9. Glyph - how it works

Glyph is designed for more than just play equipment. It is expected to work with smartphones and consumer electronics such as video players. For gamers, it has a head tracking mechanism, a built-in gyroscope and an accelerometer, that is, a "bionic" set of virtual reality. The company behind the Glypha, Avegant, claims that the image projected directly onto the lower part of the eye will be crisper and clearer. Nevertheless, it is worth waiting for the opinions of doctors, ophthalmologists and neurologists - what they think about this technique.

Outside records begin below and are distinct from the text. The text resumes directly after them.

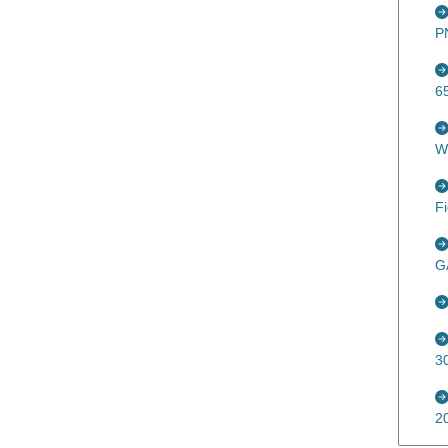
P
6
W
F
G
3
2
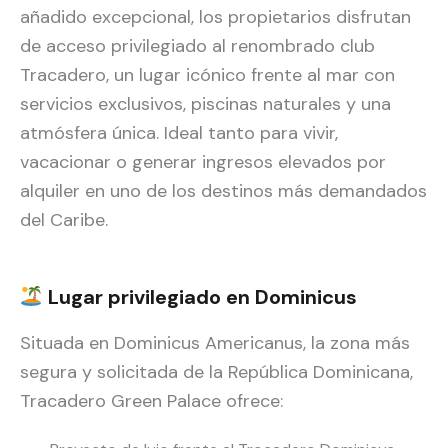
añadido excepcional, los propietarios disfrutan
de acceso privilegiado al renombrado club
Tracadero, un lugar icónico frente al mar con
servicios exclusivos, piscinas naturales y una
atmósfera única. Ideal tanto para vivir,
vacacionar o generar ingresos elevados por
alquiler en uno de los destinos más demandados
del Caribe.
Lugar privilegiado en Dominicus
Situada en Dominicus Americanus, la zona más
segura y solicitada de la República Dominicana,
Tracadero Green Palace ofrece:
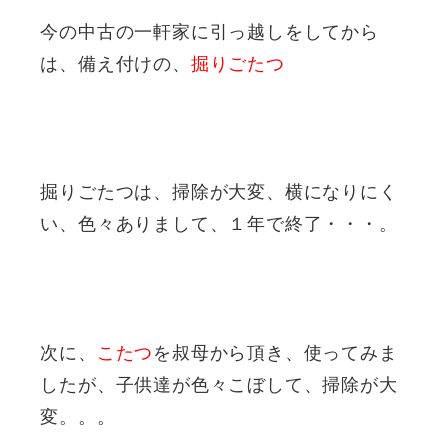
今の中古の一軒家に引っ越しをしてから
は、備え付けの、
掘りごたつ
掘りごたつは、掃除が大変、横になりにく
い、色々ありまして、１年で終了・・・。
次に、
こたつ
を叔母から頂き、使ってみま
したが、子供達が色々こぼして、掃除が大
変。。。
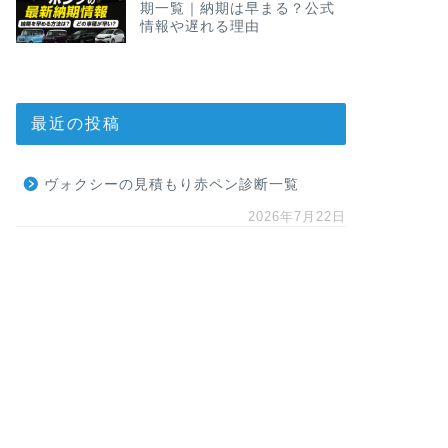
期一覧｜納期は早まる？公式
情報や遅れる理由
最近の投稿
ヴォクシーの見積もり赤ペン診断一覧
2026年7月22日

Previously, it was called, in particular, about immersion not in the virtual world, but, for example, in books. It turns out that work is underway on a technology whose task will be to convert texts into 3D images.

This is what the MUSE (Machine Understanding for Interactive StorytElling) project is trying to do, which is defined as a translator of text into virtual reality. As prof. Dr. Marie-Francine Moens of Leuven, project coordinator, says the idea is to translate the actions, entities and objects in the text into visuals. Improved components for processing the semantic language of texts have been developed. These include recognition of semantic roles in sentences (i.e. "who", "what does", "where", "when", and "how"), spatial relationships between objects or people (where they are), and chronologies of events. . .

The solution is aimed at children. MUSE is designed to make it easier for them to learn to read, to help them develop inference, and ultimately to better understand the text. In addition, it is supposed to support the memorization and establishment of mutual links between texts (for example, when reading a text devoted to the exact sciences or biology).